Car-topia is ruthless
TTC one of the best in North America? this guy has NO clue, go ask the people in Scarboro how good the TTC is. it was a short sighted move back then and today with a huge city having just ONE north south highway in t he city limits has led to chaos.
Scarborough is a shit show
5:35 as a CS player this part cracked me up
UA-cam algo and data tracking is not even a coincidence atp LMAO. This video shows up in my feed the same day I drove by Lawrence West station to drop something off. I think I watched a vid or 2 from you before but that was probably months ago
It would have destroyed a bunch of neighbourhoods where artsy weirdos, hippies, and rich do-gooders lived, that's why it was cancelled. That group of extremely annoying citizens is often able to get their way.
All the words other than 'rich' in that list were redundant and mostly inaccurate.
Rich people do indeed mostly get their way.
Nice "swing and a miss".
Your "utopia" will never exist in any large urban center.
Urban planners have a daunting task, and for the most part, they manage quite well.
Technology and decentralization will solve most of the congestion issues, not political will forced on the population. That never ends well.

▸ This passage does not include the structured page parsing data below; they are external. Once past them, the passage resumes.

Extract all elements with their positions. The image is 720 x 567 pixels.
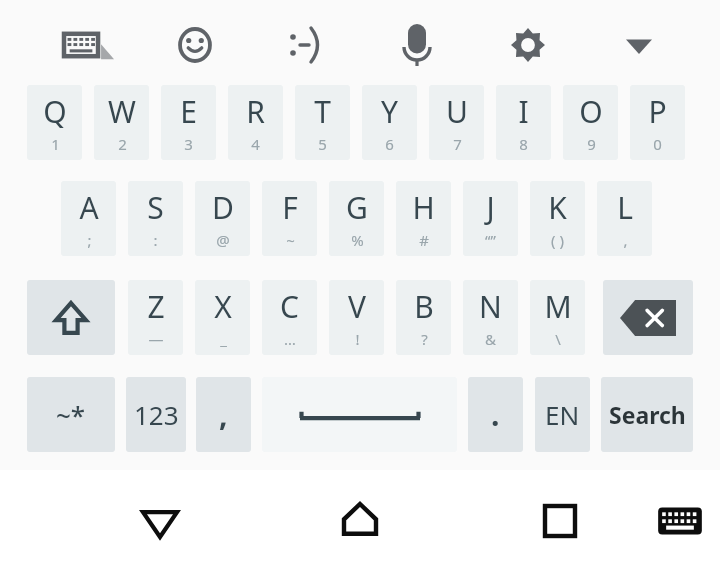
staticText: P [648, 91, 667, 132]
button[interactable]: Q [27, 85, 82, 160]
button[interactable]: E [161, 85, 216, 160]
button[interactable]: Symbols [27, 377, 115, 452]
staticText: T [314, 91, 331, 132]
staticText: , [219, 394, 228, 435]
staticText: D [212, 187, 234, 228]
button[interactable]: Home [330, 495, 390, 547]
button[interactable]: F [262, 181, 317, 256]
button[interactable]: P [630, 85, 685, 160]
staticText: 123 [134, 397, 179, 432]
staticText: 9 [587, 134, 596, 154]
button[interactable]: M [530, 280, 585, 355]
button[interactable]: Numbers [126, 377, 186, 452]
button[interactable]: O [563, 85, 618, 160]
button[interactable]: Emoticon [283, 25, 329, 65]
staticText: ~* [56, 397, 86, 432]
button[interactable]: Language [535, 377, 590, 452]
staticText: _ [220, 329, 227, 349]
button[interactable]: K [530, 181, 585, 256]
staticText: B [414, 286, 434, 327]
staticText: Y [381, 91, 398, 132]
staticText: Search [609, 399, 686, 430]
staticText: 1 [51, 134, 60, 154]
staticText: 8 [519, 134, 528, 154]
button[interactable]: Space [262, 377, 457, 452]
staticText: L [617, 187, 633, 228]
button[interactable]: X [195, 280, 250, 355]
staticText: — [148, 329, 164, 349]
button[interactable]: Recents [531, 495, 589, 547]
staticText: , [623, 230, 628, 250]
staticText: M [544, 286, 572, 327]
staticText: C [280, 286, 299, 327]
button[interactable]: U [429, 85, 484, 160]
button[interactable]: Switch keyboard [62, 25, 108, 65]
staticText: H [412, 187, 435, 228]
staticText: 4 [251, 134, 260, 154]
staticText: U [446, 91, 468, 132]
button[interactable]: V [329, 280, 384, 355]
staticText: E [180, 91, 197, 132]
button[interactable]: S [128, 181, 183, 256]
button[interactable]: Comma [196, 377, 251, 452]
button[interactable]: Y [362, 85, 417, 160]
staticText: K [548, 187, 567, 228]
staticText: % [351, 230, 364, 250]
staticText: I [518, 91, 529, 132]
staticText: G [346, 187, 368, 228]
button[interactable]: J [463, 181, 518, 256]
button[interactable]: W [94, 85, 149, 160]
staticText: ~ [286, 230, 295, 250]
staticText: ; [87, 230, 92, 250]
staticText: ! [355, 329, 360, 349]
staticText: 0 [653, 134, 662, 154]
staticText: EN [545, 397, 580, 432]
staticText: Z [147, 286, 165, 327]
staticText: @ [216, 230, 230, 250]
button[interactable]: Back [130, 495, 190, 547]
staticText: # [419, 230, 429, 250]
staticText: X [214, 286, 232, 327]
button[interactable]: Hide keyboard [652, 495, 708, 547]
staticText: J [486, 187, 495, 228]
staticText: 3 [184, 134, 193, 154]
button[interactable]: T [295, 85, 350, 160]
staticText: & [485, 329, 496, 349]
staticText: … [284, 329, 296, 349]
button[interactable]: Search [601, 377, 693, 452]
staticText: 5 [318, 134, 327, 154]
staticText: : [153, 230, 158, 250]
button[interactable]: A [61, 181, 116, 256]
staticText: ( ) [551, 230, 564, 250]
button[interactable]: Shift [27, 280, 115, 355]
staticText: R [246, 91, 265, 132]
button[interactable]: Voice input [396, 25, 438, 65]
button[interactable]: I [496, 85, 551, 160]
staticText: N [479, 286, 502, 327]
staticText: A [79, 187, 99, 228]
staticText: 6 [385, 134, 394, 154]
staticText: ? [421, 329, 428, 349]
staticText: 2 [118, 134, 127, 154]
button[interactable]: R [228, 85, 283, 160]
button[interactable]: More [618, 25, 660, 65]
button[interactable]: Settings [507, 25, 549, 65]
button[interactable]: B [396, 280, 451, 355]
button[interactable]: H [396, 181, 451, 256]
staticText: Q [43, 91, 67, 132]
staticText: . [491, 394, 500, 435]
button[interactable]: C [262, 280, 317, 355]
button[interactable]: Period [468, 377, 523, 452]
button[interactable]: L [597, 181, 652, 256]
button[interactable]: D [195, 181, 250, 256]
staticText: F [282, 187, 298, 228]
staticText: W [108, 91, 136, 132]
button[interactable]: Emoji [173, 25, 217, 65]
button[interactable]: Backspace [603, 280, 693, 355]
button[interactable]: G [329, 181, 384, 256]
staticText: \ [555, 329, 561, 349]
button[interactable]: N [463, 280, 518, 355]
staticText: S [147, 187, 164, 228]
button[interactable]: Z [128, 280, 183, 355]
staticText: V [348, 286, 366, 327]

Canada has countless smaller centres, rural areas that are much more palatable and livable than the massive mega cities will ever be able to offer.
I, for one, bailed on Toronto and never looked back, there is much, much better places to live in this country.
with a lid? why? so you can open it?
He is absolutely correct.
The only mistake was not finishing it, and not building the Scarborough expressway, either.
We sure could use the extra road capacity.